= Limor Shifman =

Israeli communications professor

Limor Shifman (לימור שיפמן) is a professor of communication at the Hebrew University of Jerusalem and is the Vice Dean of the Faculty of Social Sciences. She is most recognized for researching and developing an area of study surrounding Internet memes, a subarea of digital culture and digital media research. From 2009 until 2021 Shifman primarily focused on the research area of memetics, a more broad area of research interested in cultural evolution of ideas. During that time, she became the second most cited academic author on the subject of memes, following Richard Dawkins who coined the term. She is married to neurogeneticist Sagiv Shifman.

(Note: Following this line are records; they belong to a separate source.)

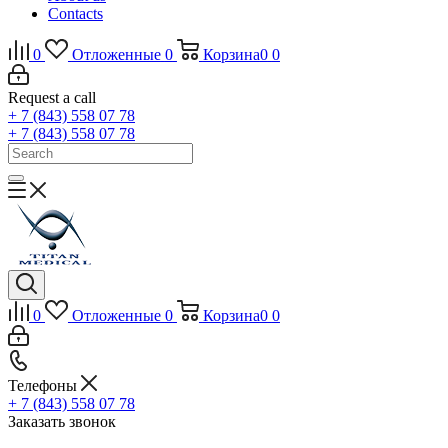
Contacts
0
Отложенные
0
Корзина
0
0
Request a call
+ 7 (843) 558 07 78
+ 7 (843) 558 07 78
0
Отложенные
0
Корзина
0
0
Телефоны
+ 7 (843) 558 07 78
Заказать звонок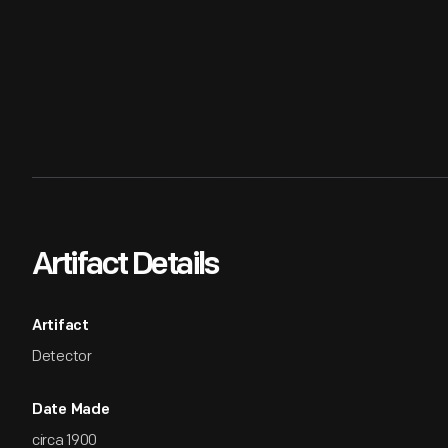
Artifact Details
Artifact
Detector
Date Made
circa 1900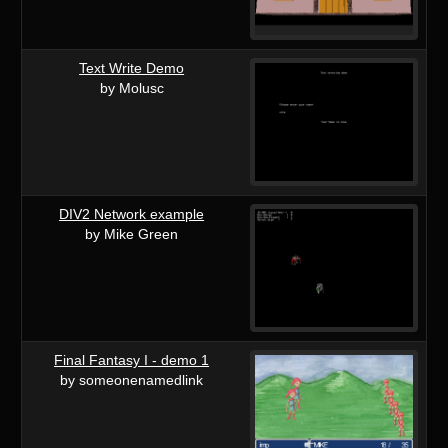
Text Write Demo
by Molusc
DIV2 Network example
by Mike Green
Final Fantasy I - demo 1
by someonenamedlink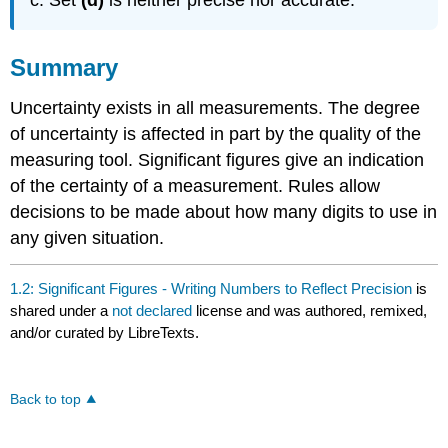
Summary
Uncertainty exists in all measurements. The degree
of uncertainty is affected in part by the quality of the
measuring tool. Significant figures give an indication
of the certainty of a measurement. Rules allow
decisions to be made about how many digits to use in
any given situation.
1.2: Significant Figures - Writing Numbers to Reflect Precision
is
shared under a
not declared
license and was authored, remixed,
and/or curated by LibreTexts.
Back to top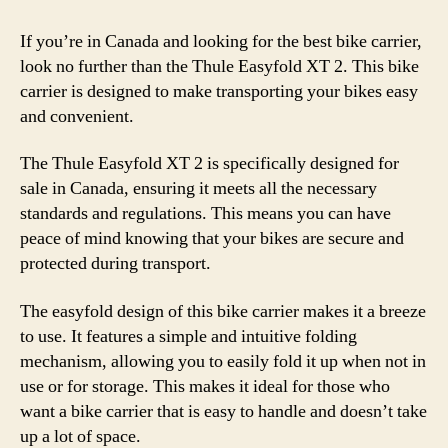
If you’re in Canada and looking for the best bike carrier,
look no further than the Thule Easyfold XT 2. This bike
carrier is designed to make transporting your bikes easy
and convenient.
The Thule Easyfold XT 2 is specifically designed for
sale in Canada, ensuring it meets all the necessary
standards and regulations. This means you can have
peace of mind knowing that your bikes are secure and
protected during transport.
The easyfold design of this bike carrier makes it a breeze
to use. It features a simple and intuitive folding
mechanism, allowing you to easily fold it up when not in
use or for storage. This makes it ideal for those who
want a bike carrier that is easy to handle and doesn’t take
up a lot of space.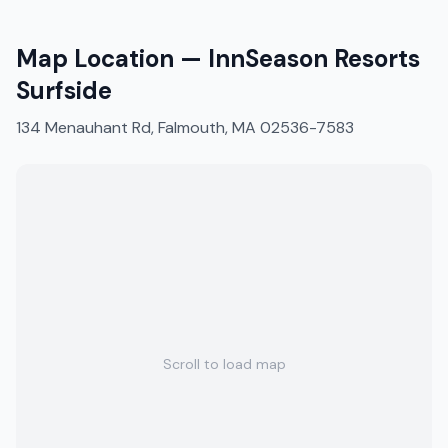
Map Location —
InnSeason Resorts
Surfside
134 Menauhant Rd, Falmouth, MA 02536-7583
Scroll to load map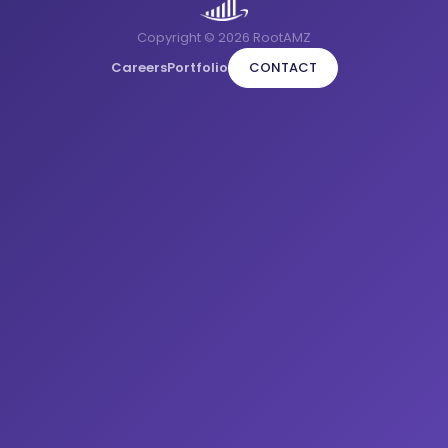
Copyright © 2026 RootAMZ
Careers
Portfolio
CONTACT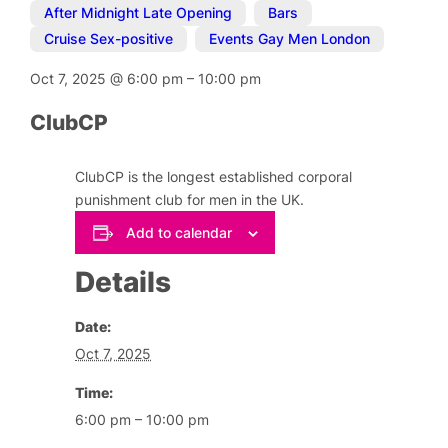
After Midnight Late Opening
,
Bars
,
Cruise Sex-positive
,
Events Gay Men London
Oct 7, 2025
@
6:00 pm
–
10:00 pm
ClubCP
ClubCP is the longest established corporal
punishment club for men in the UK.
Add to calendar
Details
Date:
Oct 7, 2025
Time:
6:00 pm – 10:00 pm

== Education and career ==
Limor Shifman initially worked in theater and media as a writer, producer and presenter. Her work researched the history of Israeli humor and popular culture for the Department of Children and Youth, Israel Public Television. Shifman completed her doctoral work at the Hebrew University of Jerusalem's Department of Communication and Journalism where she maintains a professorship. After completing her dissertation, in 2005 she became a research fellow at the Oxford Internet Institute. Since the late 2000s, her work shifted from the history of Israeli humor and television research to what she eventually would call Internet memetics. Since early 2020, her work has shifted away from internet memetics, refocusing on social media platform governance, value expression, and cross-national/cultural behavior.

== Internet memetics ==
After the decline in interest of memetics in anthropology, Shifman provided a text for why memetics should be redeveloped within a media and communication-oriented framework. In this text she defines internet memes to be the following:
(a) a group of digital items sharing common characteristics of content, form, and/or stance, which (b) were created with awareness of each other, and (c) were circulated, imitated, and/or transformed via the Internet by many users.
Further, she outlines content as "both ideas and ideologies", form as "the physical incarnation of the message", and stance as "the information memes convey about their own communication." Stance is about how actors (e.g. people) position themselves in relation to content and form of the media as well as those who might be addressed by the message. Prior to Shifman, few researchers defined memes with communication-oriented development.

In defining memes this way, she notes that the earlier memetics research struggled in distinguishing memes from meme-vehicles, and suggests that attempting to do so was a failed project. She cites Susan Blackmore as providing the metaphysical outline which inspired her memetic concept, arguing that much of memetics prior to her conception was either behaviorist- or mentalist-driven, taking sides in arguing that memes were respectively accounted for as material behavior or as a theory of cognition. She rejects these two sides and opts for what she calls an "inclusivist" approach, which denies that the memetic research can cleanly dissect memes into a cultural idea and its medium. She credits Blackmore as being the only other popular memetics researcher who does the same. By empirically connecting memes to digital media, Shifman provided theoretical developments in memetics which diverge from earlier interests. As such, Internet memetics often avoids strong associations with historical arguments from cultural anthropology, theory of mind, and philosophy of biology. Instead, they operate across several theoretical paradigms of sociology, communication, and media.

Shifman's theorizing in Internet memetics has been mentioned in journals such as Internet, Communication, & Society, New Media & Society, and Social Media + Society.

Internet memetics research is more specific than research in "Internet Memes." For example, many studying Internet memes argue they are developing different theoretical interests, such as pragmatics or semiotics. Despite these theoretical distinctions in interest, many of these authors cite Internet memetic theory as having overt similarities in empirical interests to Shifman.